[Saved entries]
● ● ● ●
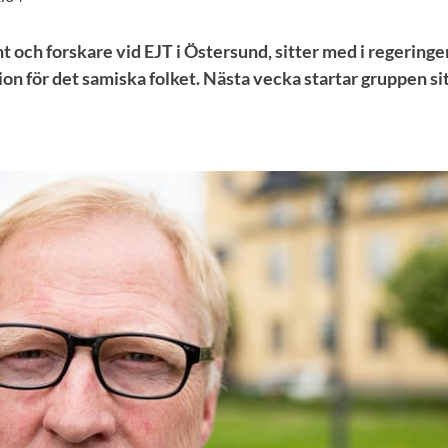
t och forskare vid EJT i Östersund, sitter med i regeringe
n för det samiska folket. Nästa vecka startar gruppen sit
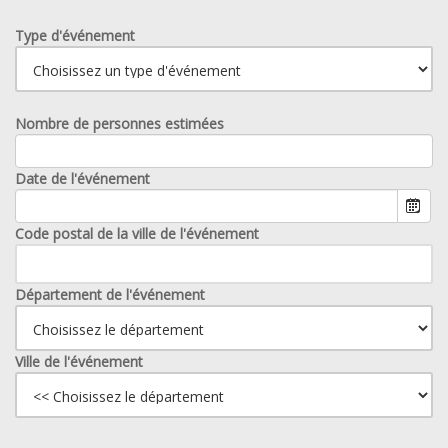
Type d'événement
Nombre de personnes estimées
Date de l'événement
Code postal de la ville de l'événement
Département de l'événement
Ville de l'événement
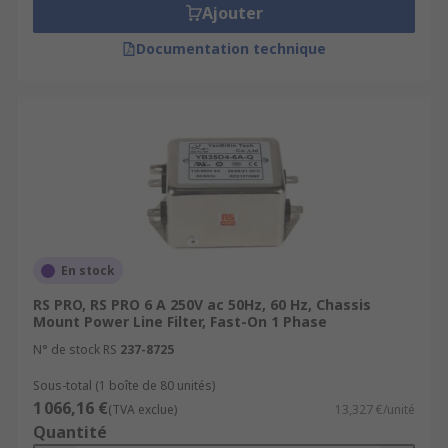
Ajouter
Documentation technique
En stock
RS PRO, RS PRO 6 A 250V ac 50Hz, 60 Hz, Chassis
Mount Power Line Filter, Fast-On 1 Phase
N° de stock RS
237-8725
Sous-total (1 boîte de 80 unités)
1 066,16 €
(TVA exclue)
13,327 €/unité
Quantité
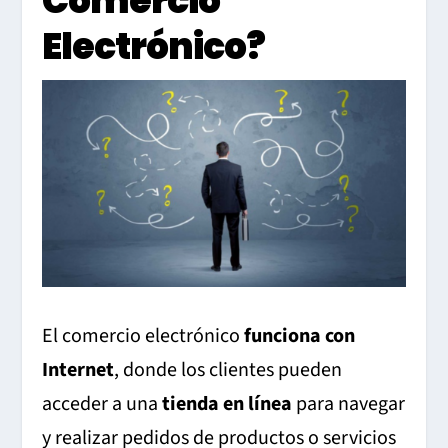
Comercio
Electrónico?
El comercio electrónico
funciona con
Internet
, donde los clientes pueden
acceder a una
tienda en línea
para navegar
y realizar pedidos de productos o servicios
● ● ● ●
* About this exercise: The entries should be printed again exactly as written, leaving all pictures out.

* Answer to this task:
t och forskare vid EJT i Östersund, sitter med i regeringe
n för det samiska folket. Nästa vecka startar gruppen sit
Type d'événement
Nombre de personnes estimées
Date de l'événement
Code postal de la ville de l'événement
Département de l'événement
Ville de l'événement
Ajouter
Documentation technique
En stock
RS PRO, RS PRO 6 A 250V ac 50Hz, 60 Hz, Chassis
Mount Power Line Filter, Fast-On 1 Phase
N° de stock RS
237-8725
Sous-total (1 boîte de 80 unités)
1 066,16 €
(TVA exclue)
13,327 €/unité
Quantité
Comercio
Electrónico?
El comercio electrónico
funciona con
Internet
, donde los clientes pueden
acceder a una
tienda en línea
para navegar
y realizar pedidos de productos o servicios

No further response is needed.